### [Action item]
Every entry in this listing should be written out exactly.

### [Listed records]
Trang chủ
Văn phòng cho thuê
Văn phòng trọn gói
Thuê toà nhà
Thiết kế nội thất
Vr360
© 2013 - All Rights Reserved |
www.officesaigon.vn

### [Result of this exercise]
Trang chủ
Văn phòng cho thuê
Văn phòng trọn gói
Thuê toà nhà
Thiết kế nội thất
Vr360
© 2013 - All Rights Reserved |
www.officesaigon.vn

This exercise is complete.